Quite often when writing promise-based logic flow I'll need to use a Promise.all(). What does Promise.all() do you ask?

According to MDN:

The Promise.all(iterable) method returns a promise that resolves when all of the promises in the iterable argument have resolved, or rejects with the reason of the first passed promise that rejects.

Let's build an example that makes use of this; we want to GET a load of web pages, find the text content of the <h1> on each page and return them as an array once all of the requests have finished.

A simple Promise.all example

We're going to be using the excellent xray library to make the requests & parse the HTML. The code for this example is available on github promise-sequence-example.

import Xray from 'x-ray';

const xray = Xray();

const urlsToGet = [
  'medium.com',
  'twitter.com',
  'facebook.com',
];

const urlPromises = urlsToGet.map(( url ) => {
  console.log('\tStarting', url);
  return xrayPromise(`http://${ url }`, 'h1')
  .then(( result ) => {
    console.log('\tFinished', url, '-', JSON.stringify(result));
    return result;
  })
  .catch(( err ) => {
    // We want errors in this dataset to fail silently
    // this is because some sites may only accept https
    // or perhaps be down.
    // Normally you would want to handle this
    return null;
  });
});

Promise.all(urlPromises)
.then(console.log.bind(console))
.catch(( err ) => console.error(`ERROR: ${ err.message }\n${ err.stack }`));

//
// Helpers
//

// Wrap the standard xray function so that it returns a promise
function xrayPromise(...args) {
  return new Promise(( resolve, reject ) => {
    xray(...args)(( err, obj ) => {
      if ( err ) {
        return reject(err);
      }
      return resolve(obj);
    });
  });
};

The result:

[ 
  'Move thinking forward.',
  'Welcome to Twitter.',
  'Facebook logo'
]

This serves us very well for a few URLs, but what happens when we try to do this over a much larger set, let's say 1000?

Fetching the dataset

Let's pull down the top 1m websites as ranked by alexa and filter them down to the top 1000.

curl -sv -O http://s3.amazonaws.com/alexa-static/top-1m.csv.zip; \
  unzip -q -o top-1m.csv.zip top-1m.csv; \
  head -1000 top-1m.csv | \
  cut -d, -f2 | \
  cut -d/ -f1 > topsites.txt && \
  rm top-1m.csv.zip top-1m.csv

Running the Example with our Large Dataset

We need to make a few modifications to how we get the source array urlsToGet.

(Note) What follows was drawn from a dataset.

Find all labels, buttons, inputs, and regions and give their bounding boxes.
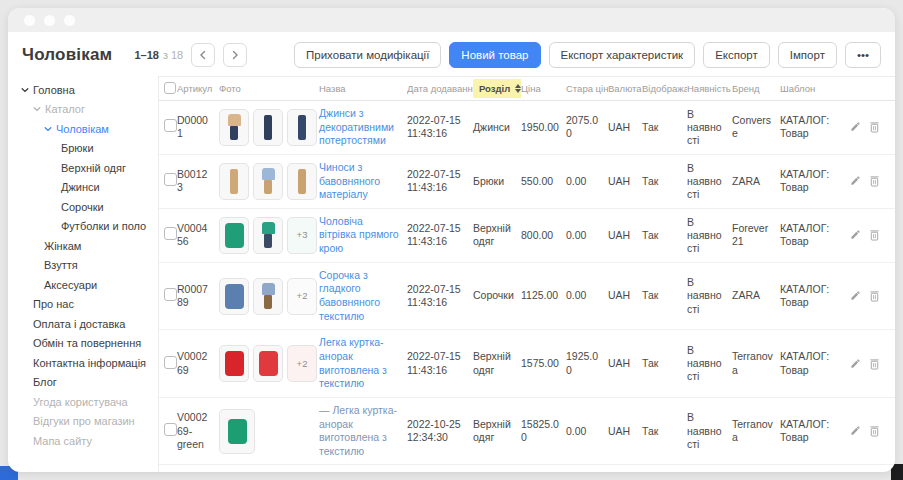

Warning: running the below may cause you computer to run out of CPU/ memory and freeze

import fs from 'fs';

...

const urlsToGet = fs.readFileSync('./topsites.txt').toString('utf8').split(/\r?\n|\r/);

...

When I run this I get an error raised from xray.

var $ = html.html ? html : cheerio.load(html);
            ^
TypeError: Cannot read property 'html' of null

This is caused by the process running out of memory.

A solution!

What if instead of attempting to do all of the requests and parsing at the same time we split the processing up into smaller chunks?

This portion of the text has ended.